The 30-year-old, who lives in both India and Nepal, uses an assumed Indian identity as well.
"Agarwal registered himself with the Indian Embassy in Kathmandu as Suresh Kumar Agarwal," senior police official Devendra Subedi told IANS. "He could have a fake Indian passport or ID in that name."
The spotlight turned on Agarwal after the abduction of a senior cancer specialist, Dr Bhaktaman Shrestha.
Shrestha was released last month after remaining in captivity for 19 days. His kidnap triggered protests by the medical community, resulting in hospital services across the nation being affected.

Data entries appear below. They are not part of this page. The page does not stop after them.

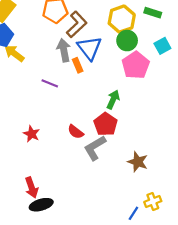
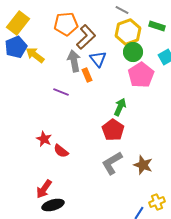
blue triangle: (89, 48) -> (98, 59), size x0.7
yellow arrow: (14, 53) -> (35, 55), moved
red semicircle: (76, 132) -> (61, 151), moved
gray L-shape: (95, 148) -> (112, 163), moved
red arrow: (32, 188) -> (44, 189), turned 54

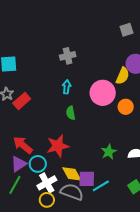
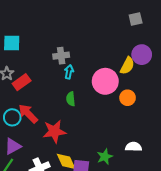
gray cross: (68, 56) -> (61, 56), moved
red arrow: (23, 145) -> (28, 114), moved
green star: (109, 152) -> (105, 157), moved
cyan circle: (38, 164) -> (12, 117), moved

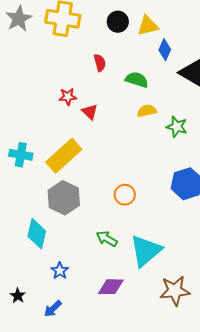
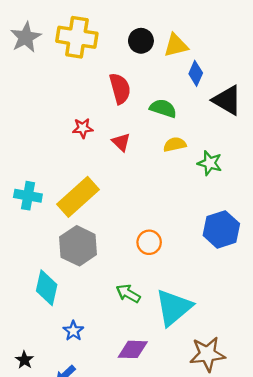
red semicircle: (100, 63) -> (120, 89), size x1.5
red triangle: (90, 112) -> (121, 142), moved

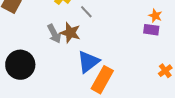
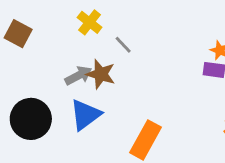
gray arrow: (54, 34) -> (78, 76), turned -90
blue triangle: (88, 62) -> (85, 115), moved

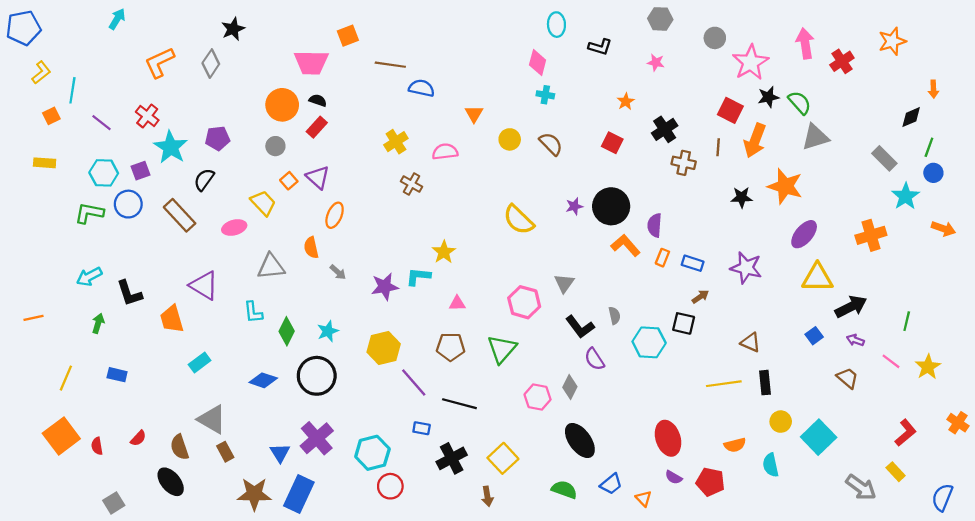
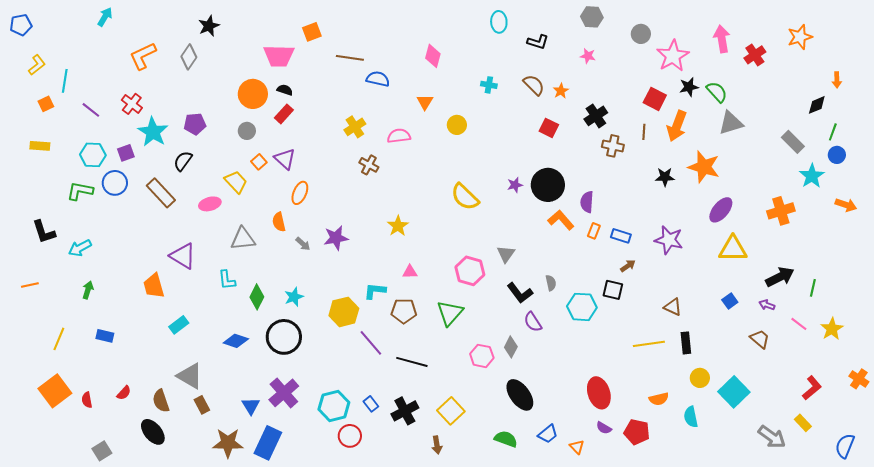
blue pentagon: (23, 28) -> (21, 25), size x0.7
pink diamond: (538, 62) -> (433, 56), moved
brown semicircle: (551, 144) -> (534, 85), moved
cyan L-shape: (418, 277) -> (375, 291), moved
purple star: (385, 287) -> (336, 238), moved
black L-shape: (129, 293) -> (44, 232), moved
black arrow: (851, 307) -> (780, 277), moved
blue rectangle: (422, 428) -> (371, 404), moved, turned 42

Police Thursday made the result of their investigation public after they arrested three of Agarwal`s accomplices. They include Nabin Chhetri, an Indian from Darjeeling town in India`s West Bengal state, and two Nepalis, one of whom was a chauffeur at the cancer hospital in southern Nepal where Shrestha works.
Agarwal first came into police`s notice three years ago when he and his Nepali partner in crime, Bhimsen Pandit, were arrested for at least two kidnaps and an attempted murder.
However, after serving nine months in prison, they were released on bail after an order by the Kathmandu district court.
The men carry arms and Subedi says the gun shown to Shrestha to intimidate him into obeying his abductors was probably brought by Agarwal from India.
Agarwal also brought a Maruti car with an Indian number plate that was used to cart the kidnapped doctor away to the gang`s hideout in Kathmandu.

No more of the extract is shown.